Meeting with AC, JSR, and SA to discuss plans. More details to be worked out in the next few days.
Moved the oral history material to the new home1h filesystem, replacing the original folder with a symlink, so things should look identical from the point of view of uploaders. I've set default group with setgid, and added a few ACLs for individual users and groups in an effort to ensure that HCMC staff cannot be locked out of any material in this structure. We'll see how this works out over the next little while. There turned out to be a largish subset of the original files which were unreadable by us; these were reset or deleted by HR, enabling the move, but it's indicative of what happens in this sort of situation, and hopefully we'll be free of it now.
I went to the SDI conference this week, and heard about a project that geocodes BC addresses - it's one of the Data BC projects. I thought it might be useful to you folks. See it here
The people_in_prose.xml file was linked to the wrong schemas (tei_all), so it wasn't validating properly locally, but on the build it was being validated against the correct schemas and was broken. Fixed the schema links and the attribute error breaking the build.

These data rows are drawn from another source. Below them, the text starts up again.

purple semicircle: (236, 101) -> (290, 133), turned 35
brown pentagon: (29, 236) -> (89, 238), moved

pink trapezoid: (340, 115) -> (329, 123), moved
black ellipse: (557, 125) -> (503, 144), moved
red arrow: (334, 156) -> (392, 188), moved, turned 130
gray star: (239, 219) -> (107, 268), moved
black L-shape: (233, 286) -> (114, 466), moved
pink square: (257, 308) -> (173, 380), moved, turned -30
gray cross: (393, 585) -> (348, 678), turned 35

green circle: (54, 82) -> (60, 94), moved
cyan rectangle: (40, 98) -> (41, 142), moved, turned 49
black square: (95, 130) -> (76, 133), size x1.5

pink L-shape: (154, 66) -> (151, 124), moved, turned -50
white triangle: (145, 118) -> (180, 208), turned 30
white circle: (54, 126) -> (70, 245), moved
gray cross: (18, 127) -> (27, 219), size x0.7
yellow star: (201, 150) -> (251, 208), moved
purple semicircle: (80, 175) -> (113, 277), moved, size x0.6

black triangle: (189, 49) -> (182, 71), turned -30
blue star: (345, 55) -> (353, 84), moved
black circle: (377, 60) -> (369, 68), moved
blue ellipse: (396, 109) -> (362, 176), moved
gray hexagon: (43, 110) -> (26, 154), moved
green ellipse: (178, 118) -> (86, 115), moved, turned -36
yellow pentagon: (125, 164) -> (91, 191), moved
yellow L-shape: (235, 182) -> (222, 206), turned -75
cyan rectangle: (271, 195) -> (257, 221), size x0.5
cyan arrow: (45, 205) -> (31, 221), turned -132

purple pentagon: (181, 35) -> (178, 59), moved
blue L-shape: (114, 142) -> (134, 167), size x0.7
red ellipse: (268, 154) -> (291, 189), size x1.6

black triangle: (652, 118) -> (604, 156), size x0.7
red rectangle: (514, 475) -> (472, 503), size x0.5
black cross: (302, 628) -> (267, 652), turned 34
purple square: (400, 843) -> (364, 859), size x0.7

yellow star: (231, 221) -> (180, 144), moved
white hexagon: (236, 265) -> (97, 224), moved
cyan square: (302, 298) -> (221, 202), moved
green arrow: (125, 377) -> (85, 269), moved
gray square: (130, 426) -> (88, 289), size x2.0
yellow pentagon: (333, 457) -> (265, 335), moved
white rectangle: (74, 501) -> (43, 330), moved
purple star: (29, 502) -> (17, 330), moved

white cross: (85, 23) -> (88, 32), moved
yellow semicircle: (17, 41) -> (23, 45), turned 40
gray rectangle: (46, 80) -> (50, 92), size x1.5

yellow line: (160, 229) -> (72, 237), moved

Where there's no title date, the CSV generation process (the first one, creating the first CSV) now substitutes the transfer date if there is one. This is something we agreed on at the meeting, but it's now implemented. The only remaining thing arising out of the discussion this week is the requirement to elide transactions with nominal values. That's tricky. Waiting for feedback from JSR on an outline of the algorithm for that.
The spreadsheet using 2014-normalized dollars is now being produced on the build server.
The calculation is not actually very complicated, but parsing the spreadsheet turned out to be a bit tricky, and I think that code could be tightened up a bit to reduce risky assumptions that work in the case of our own spreadsheets but might not generalize very well. Things to think about:
- This of course normalizes $1 transactions, so we'll have to take account of that when we decide which transactions are for nominal amounts in later processing.
- Some transactions take place before 1914, the earliest year for which we have a rate, so I've done those all at the 1914 rate.
- There are 268 instances of zero dates (0000-00-00) which have consideration values. I think rather than fudging those, we should fill them in by revisiting the records. We could make a principled decision to use the transfer date instead, assuming there is one.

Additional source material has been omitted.